The vacuum energy density is generically given by the sum of the ground state energies of each oscillator mode composing the quantum field. In the continuum, each mode of a free scalar field contributes an energy $\frac12\hbar\omega_k$, where $\omega_k$ is the frequency of the oscillator, and the bare (unregularised) value for the vacuum energy density is given by an integral over all the zero modes:

$$
\rho=\frac1V\langle\hat H\rangle=\hbar\int\frac{\mathrm d^3 k}{(2\pi)^3}\frac{\omega_k}2
\\=\hbar\int\frac{\mathrm d^3 k}{(2\pi)^3}\frac{\sqrt{k^2+m^2}}2
\\=\frac{\hbar}{4\pi^2}\int_0^\infty\mathrm dk\ k^2\sqrt{k^2+m^2}
$$
and is naïvely UV infinite without regularisation, since modes of arbitrarily short wavelength are taken into account. 

We choose to impose a hard momentum cutoff $\Lambda$ to regularise the integral. The choice of energy scale as the cutoff reflects, roughly, our confidence in that QFT does not break down (and hence is predictive) at and up to this energy scale.
$$
\\\rho=\frac{\hbar}{4\pi^2}\int_0^\Lambda\mathrm dk\ k^2\sqrt{k^2+m^2}
$$

Although, strictly speaking, we should perform this zero-mode analysis in terms of an *interacting*, *photon* field rather than a free scalar field, this does not change the final result appreciably, and so this calculation is accurate.

For example, this is $\rho_\gamma=\frac{\hbar\Lambda^4}{16\pi^2}$ for massless photons.
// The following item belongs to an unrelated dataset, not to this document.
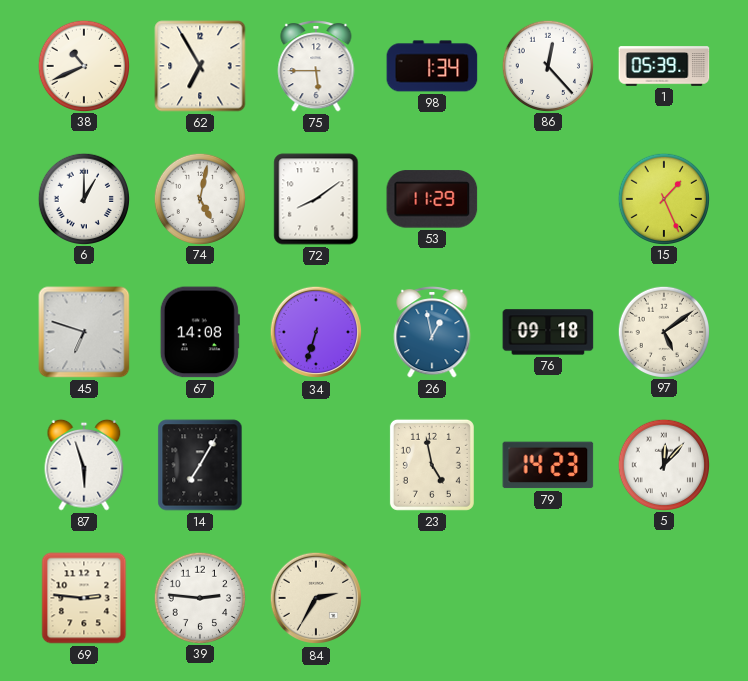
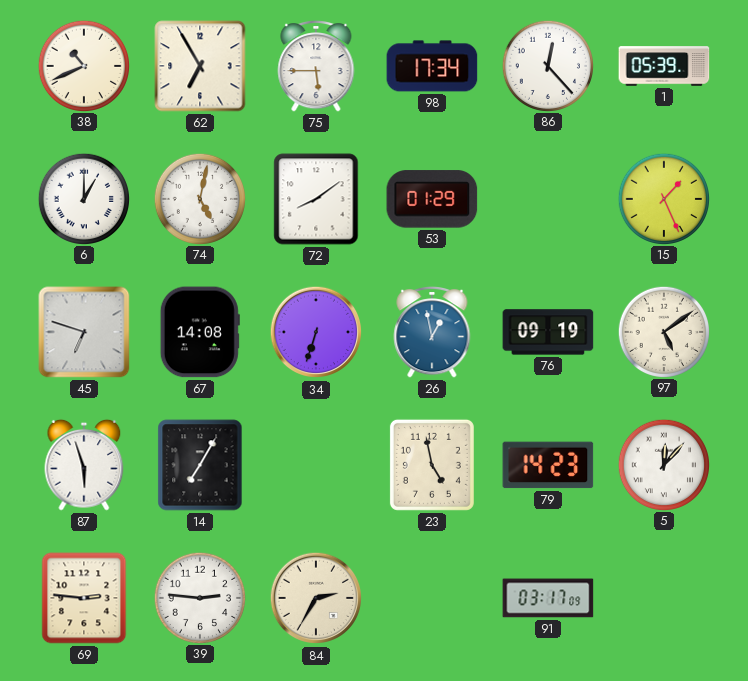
98: 1:34 -> 17:34
53: 11:29 -> 01:29
76: 09:18 -> 09:19
91: none -> 03:17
More generally, the vacuum energy density goes as $\rho\sim\hbar\Lambda^4$, which you can see via dimensional analysis alone. Anyway, if we make the claim that our theory is valid up to the Planck scale, we can set the cutoff equal to the Planck mass $\frac{1}{8\pi G}\sim10^{18}\ \mathrm{GeV}$ whereupon $\rho$ is ${\sim}10^{110}\ \mathrm{erg/cm^3}$. This is 120 orders of magnitude greater than the *upper bound* on the actual cosmological constant, which is on the order $10^{-10}\ \mathrm{erg/cm^3}$. 

By the dimensional relation between $\rho$ and $\Lambda$, we see that 120 orders of magnitude difference in $\rho$ corresponds to a 30 order magnitude difference in $\Lambda$. So the momentum cutoff that reproduces the observed vacuum energy density is ${\sim}10^{-3}\ \mathrm{eV}$, or alternatively a wavelength of around $1\ \mathrm{mm}$. In the grand scheme of things, these are ridiculously low-energy photons: for instance, a photon of visible light has about 2000 times as much energy as the photons at the cutoff. In other words: *yes*, we have observed photons above this cutoff (and in fact you are doing so right now by reading this answer).